Já na sala, Correa discorria sobre a necessidade de todos fazermos  a nossa parte, e outras banalidades  repisadas, quando, vindo das últimas filas, um homem se levantou e pediu para colocar uma questão. Um dos secretários da reunião avisou logo que era altamente irregular porque o orador não tinha terminado. O homem, magro, dos seus sessenta anos, quase careca, insistiu  com uma voz doce e suplicante. A mão sapuda de Correa agarrou o microfone.
-      Faça o favor, faça o favor.
 O homem pigarreou e a sala riu-se nervosamente do nervosismo do espontâneo, mas foi com calma que o sujeito fez o seu papel.
     - Queria saber se o dr. Correa, acha melhor que o óleo do motor  seja mudado quando está quente ou quando está frio.
      Correa, um profissionalão, não se traiu, mas o secretário desatou aos berros  com o intruso. Muita gente fez o mesmo e num ápice dois seguranças  agarraram-no e expulsaram-no da sala. Levantei-me  e procurei-os nos corredores. Lá encontrei o homem, que refilava com os seguranças, assegurando que sairia pelo seu pé.  Acompanhei-o até à rua. respeitando o seu silêncio.
Já na rua , perguntei-lhe o que quisera  dizer com a história do óleo.
-      Nada de especial, é uma história, uma anedota de filósofos. Quando um anjo desceu sobre uma convenção de sábios,  autorizou uma pergunta, verdade que  em     moldes especiais, mas isso agora não interessa. O que interessa é que os filósofos  não se entenderam e o anjo partiu. Nessa altura, um velho  da última fila repetiu a pergunta que tinha proposto no início.

Tossiu e afastou-se  com pressa, de forma atabalhoada. Quando me virei percebi a causa. Pino Correa estava atrás de mim, sozinho, com um enorme charuto entre  os dedos curtos  e grossos e um sorriso de gatoa das botas. Expliquei-lhe o meu interesse enquanto jornalista ( não era bem um, mas tanto fazia ) e ele sorriu como fazia nos debates de outras eras.
-  A pergunta era sábia.

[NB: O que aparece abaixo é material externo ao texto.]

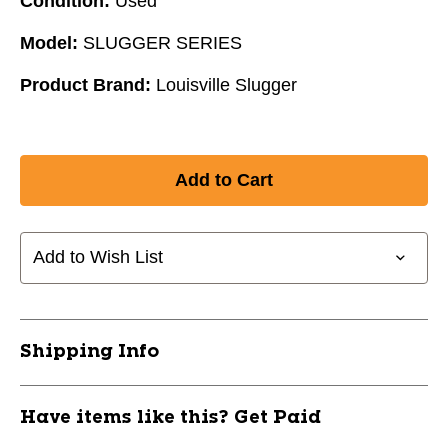
Condition:
Used
Model:
SLUGGER SERIES
Product Brand:
Louisville Slugger
Add to Wish List
Shipping Info
Have items like this? Get Paid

Sobretudo para quem não tem ar de ter automóvel.






quarta-feira, 23 de janeiro de 2013

                                                                      IV



A acusação do meu amigo era correcta. Pertenci à mole de gente que assistiu, inerme, ao desenrolar  dos acontecimentos. Fui vivendo a minha vida, tentando não perder as minhas coisas nem o meu trabalho.  Agora, à distância, esta necessidade parece-me  infantil. O meu trabalho não era nada, os meus filhos bem longe, Rita ainda mais  longe, mesmo deitando-se ao meu lado todas as noites. A cama era o túmulo do nosso casamento. A acusação era  também extravagante. Não fiz parte de nenhum grupo político, não exerci nenhum cargo, não tinha qualquer relevância. Desinteressei-me de tudo o que me dizia respeito, suponho que numa reacção alinhada com a generalidade das pessoas.
O que o meu amigo queria dizer era que eu poderia  ter feito alguma coisa. Ele fez greve uma ou duas vezes e chegou a ser detido para averiguações pela antiga polícia. Mais nada. Esses tempos não foram românticos, não houve tortura,  gente  atirada de aviões como na Argentina ou chefes maoris  com colecções de cabeças espetadas em estacas. Todos estavam cansados.  Nem ele nem eu imaginávamos o que viria a  acontecer.
A CADE instalou-se com o  vagar do bolor. O país era fácil de administrar. Com  a população reduzida a metade, o Governo Central Europeu limitou-se a enviar os fundos necessários para a sobrevivência mínima das pessoas. O Congresso Nacional tinha um jornal de pequena circulação, dois ou três sítios na internet  e uma sede  em Marília,  no edifício que fora  de uma grande fundação privada. Os seus teóricos  diziam, concordando com os radicais, que Portugal era agora  um gueto. A guetização tornou-se num termo comum, discutido nos cafés, nos autocarros, no metro que ainda funcionava. Como é habitual nos guetos, do de Veneza ao de Varsóvia, a vida corria como se o gueto não conhecesse os seus muros.
O pessoal da CADE tratava os congressistas com cortesia. Diziam que era muito importante o país conservar  um escol político  que fosse capaz de assumir a governação  quando a situação se proporcionasse. Esse escol não podia ser mais diferente - nem mais igual-  ao da  classe política do  tempo anterior à Grande Crise.  Como já não havia partidos nem eleições,  formaram-se dezenas de pequenos congressos, mais ou menos  próximos do Congresso Nacional. A designação  colava bem à ideia antipartidária e pseudo-civilista, que era agora muito bem recebida.A selecção natural funcionou e os congressos que conseguiram reunir a gente mais capaz, leia-se, melhor relacionada,  sobreviveram e cresceram. Esta gente  era, de facto, um escol e os seus melhores atributos eram culturais: os conhecimentos, as cumplicidades, a proximidade de parentesco. Num país pequeno, estes anqueos duravam séculos.
Os abonados – autodesignação irónica dos que trabalhavam para o GASO – classificavam os congressistas de mordomos.  Isto reflectia uma das  diferenças mais  vincadas, mas também  simplistas – que a sociedade  exibiu , em pleno, a partir de 2017. Os mordomos eram pessoas com rendimentos e meios que não foram, por arte  e engenho, sugados  pela Grande Crise. A chegada da CADE permitiu-lhes respirar e manter um razoável nível de vida. Os mordomos  ainda faziam férias, ainda viajavam, enfim, protagonizavam o papel normal da classe média europeia. 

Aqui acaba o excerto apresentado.